Task brief —
Restate the data below word for word, leaving nothing out.

Collected data —
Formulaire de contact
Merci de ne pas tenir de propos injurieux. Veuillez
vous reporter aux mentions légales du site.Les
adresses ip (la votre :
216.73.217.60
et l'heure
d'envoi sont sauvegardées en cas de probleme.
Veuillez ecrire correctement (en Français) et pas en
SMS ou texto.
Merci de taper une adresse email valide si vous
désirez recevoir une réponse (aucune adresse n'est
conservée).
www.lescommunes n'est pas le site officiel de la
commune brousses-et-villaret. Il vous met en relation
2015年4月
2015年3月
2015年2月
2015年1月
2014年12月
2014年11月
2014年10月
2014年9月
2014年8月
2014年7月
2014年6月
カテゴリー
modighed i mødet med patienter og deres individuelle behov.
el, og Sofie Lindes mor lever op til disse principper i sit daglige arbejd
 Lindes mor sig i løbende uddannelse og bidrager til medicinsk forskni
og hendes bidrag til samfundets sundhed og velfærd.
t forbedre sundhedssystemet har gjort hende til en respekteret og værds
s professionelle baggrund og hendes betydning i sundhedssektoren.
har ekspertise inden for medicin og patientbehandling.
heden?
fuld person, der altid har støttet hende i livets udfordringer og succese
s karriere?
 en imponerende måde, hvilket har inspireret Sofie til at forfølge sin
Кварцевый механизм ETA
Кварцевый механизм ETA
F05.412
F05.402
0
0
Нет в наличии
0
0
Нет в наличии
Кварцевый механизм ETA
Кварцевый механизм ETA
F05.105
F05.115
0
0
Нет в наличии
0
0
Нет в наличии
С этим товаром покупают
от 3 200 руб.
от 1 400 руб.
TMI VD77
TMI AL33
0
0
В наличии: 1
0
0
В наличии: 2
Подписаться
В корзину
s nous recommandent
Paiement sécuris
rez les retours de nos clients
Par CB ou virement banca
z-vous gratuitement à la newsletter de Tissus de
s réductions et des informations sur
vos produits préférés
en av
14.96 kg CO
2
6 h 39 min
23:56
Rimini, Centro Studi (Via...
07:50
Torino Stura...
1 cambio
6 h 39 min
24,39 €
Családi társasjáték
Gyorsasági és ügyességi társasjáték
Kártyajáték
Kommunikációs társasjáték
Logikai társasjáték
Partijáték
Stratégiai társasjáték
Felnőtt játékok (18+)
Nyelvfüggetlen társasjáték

Answer for the task —
Formulaire de contact
Merci de ne pas tenir de propos injurieux. Veuillez
vous reporter aux mentions légales du site.Les
adresses ip (la votre :
216.73.217.60
et l'heure
d'envoi sont sauvegardées en cas de probleme.
Veuillez ecrire correctement (en Français) et pas en
SMS ou texto.
Merci de taper une adresse email valide si vous
désirez recevoir une réponse (aucune adresse n'est
conservée).
www.lescommunes n'est pas le site officiel de la
commune brousses-et-villaret. Il vous met en relation
2015年4月
2015年3月
2015年2月
2015年1月
2014年12月
2014年11月
2014年10月
2014年9月
2014年8月
2014年7月
2014年6月
カテゴリー
modighed i mødet med patienter og deres individuelle behov.
el, og Sofie Lindes mor lever op til disse principper i sit daglige arbejd
 Lindes mor sig i løbende uddannelse og bidrager til medicinsk forskni
og hendes bidrag til samfundets sundhed og velfærd.
t forbedre sundhedssystemet har gjort hende til en respekteret og værds
s professionelle baggrund og hendes betydning i sundhedssektoren.
har ekspertise inden for medicin og patientbehandling.
heden?
fuld person, der altid har støttet hende i livets udfordringer og succese
s karriere?
 en imponerende måde, hvilket har inspireret Sofie til at forfølge sin
Кварцевый механизм ETA
Кварцевый механизм ETA
F05.412
F05.402
0
0
Нет в наличии
0
0
Нет в наличии
Кварцевый механизм ETA
Кварцевый механизм ETA
F05.105
F05.115
0
0
Нет в наличии
0
0
Нет в наличии
С этим товаром покупают
от 3 200 руб.
от 1 400 руб.
TMI VD77
TMI AL33
0
0
В наличии: 1
0
0
В наличии: 2
Подписаться
В корзину
s nous recommandent
Paiement sécuris
rez les retours de nos clients
Par CB ou virement banca
z-vous gratuitement à la newsletter de Tissus de
s réductions et des informations sur
vos produits préférés
en av
14.96 kg CO
2
6 h 39 min
23:56
Rimini, Centro Studi (Via...
07:50
Torino Stura...
1 cambio
6 h 39 min
24,39 €
Családi társasjáték
Gyorsasági és ügyességi társasjáték
Kártyajáték
Kommunikációs társasjáték
Logikai társasjáték
Partijáték
Stratégiai társasjáték
Felnőtt játékok (18+)
Nyelvfüggetlen társasjáték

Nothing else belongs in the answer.